Ok, so the regex I’ve used to find the term “plates” as a column heading, in the Rule Based Row Filter node was this:

(^|.*\t)plates(\t.*|$)

The quick and simple answer is that the pipe character “|” allows alternative matches. That may be all you need, but I’ll elaborate further as it may assist others. (btw, somebody else may have a different/better way of achieving this, and it’s (very) possible that my regex solution isn’t perfect, but it appears to work from the tests I’ve done with it, but if you/anybody spots something wrong please let me know! )

My intention here was to find all rows where it contained the term “plates” but was a column heading in its own right. My first assertion was that column headings would be separated by tabs, so the word “plates” must be surrounded by tabs for it to be considered an actual heading and not just the string “plates” appearing in something like “contemplates” or “he threw some plates”

So initially I tested my regex as this:

(.*\t)plates(\t.*)
and I included “capture group” brackets even though here they aren’t needed right now as it keeps it separated and it’s also easy to review the different parts of the “match” on a site like regex101.com.
This would happily find “plates” in a string with something followed by tab followed by plates followed by something

e.g.
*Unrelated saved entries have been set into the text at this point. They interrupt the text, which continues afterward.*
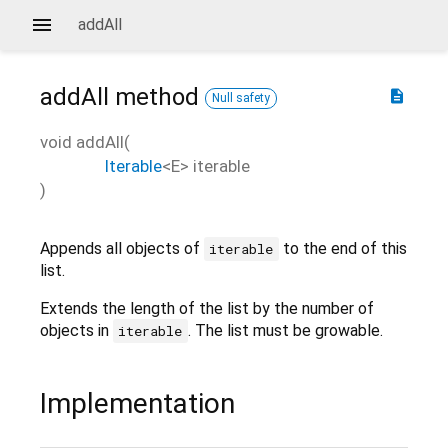
addAll
addAll
method
description
Null safety
void
addAll
(
Iterable
<
E
>
iterable
)
Appends all objects of
to the end of this
iterable
list.
Extends the length of the list by the number of
objects in
. The list must be growable.
iterable
Implementation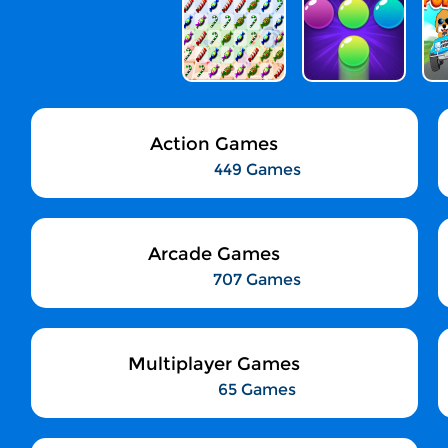
Action Games
449 Games
Arcade Games
707 Games
Multiplayer Games
65 Games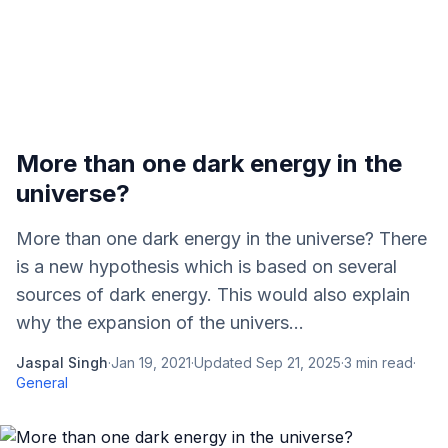
More than one dark energy in the
universe?
More than one dark energy in the universe? There
is a new hypothesis which is based on several
sources of dark energy. This would also explain
why the expansion of the univers...
Jaspal Singh
·
Jan 19, 2021
·
Updated
Sep 21, 2025
·
3
min read
·
General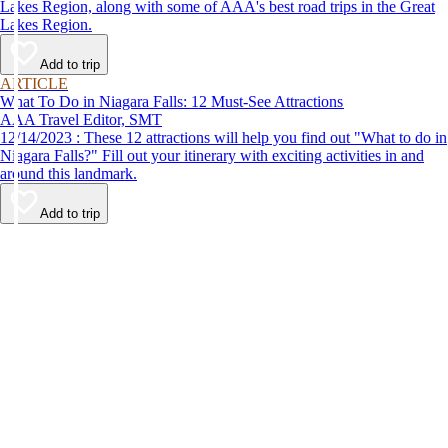
Lakes Region, along with some of AAA's best road trips in the Great
Lakes Region.
Add to trip
ARTICLE
What To Do in Niagara Falls: 12 Must-See Attractions
AAA Travel Editor, SMT
12/14/2023 : These 12 attractions will help you find out "What to do in
Niagara Falls?" Fill out your itinerary with exciting activities in and
around this landmark.
Add to trip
Using regex101 to demonstrate the example (and I’ve put a link to this example at the end if you want to give it a try), by using the capture groups, we can see different portions colour-coded when it makes the match:

However, what if the word “plates” were the first column:
On regex101, we can see that this pattern won’t work:

In this case, we need to allow for the word “plates” being preceded by either "something and a tab, or by the start of line, and this is where the first pipe character comes into play.

(^|.*\t)
This is now finding a match with either start of line or something and tab, but as you can see from the next example, it doesn’t find a line ending with plates

So, at the other end of the regex, I have done the same with “end of line” ($) and provided that as an alternative match using a further pipe:

and just for giggles, and completeness, here is my full test:

which appears to match all lines where “plates” is a column name in its own right.
Here’s a link to the above regex example. To enter tabs into regex101, I pasted the examples in from an editor, but you can also (on Windows) use Alt 009 (with the 009 entered on the numeric keypad)
I hope that helps!

ipazin · September 10, 2021, 10:34am

Hello @abiasella,

Then use google nodes (Google Sheets Connection → Google Sheets Reader) followed by Column Aggregator node with Concatenate method and \t as delimiter to get same table output as from Line Reader.

Welcome to KNIME Community!

Br,
Ivan

Daniel_Weikert · September 10, 2021, 3:46pm

Yes of course, yesterday was probably to late for me
Thanks a lot for the detailed step by step explanation, as always highly appreciate your efforts here. I always stay curious when I go to the forum and am amazed to see what kind of solutions you and @bruno29a came up with. Both of you are clearly an enrichment to this forum and the community. Hope you continue with this.
Best regards, take care and enjoy your weekend.

system · September 17, 2021, 3:46pm

This topic was automatically closed 7 days after the last reply. New replies are no longer allowed.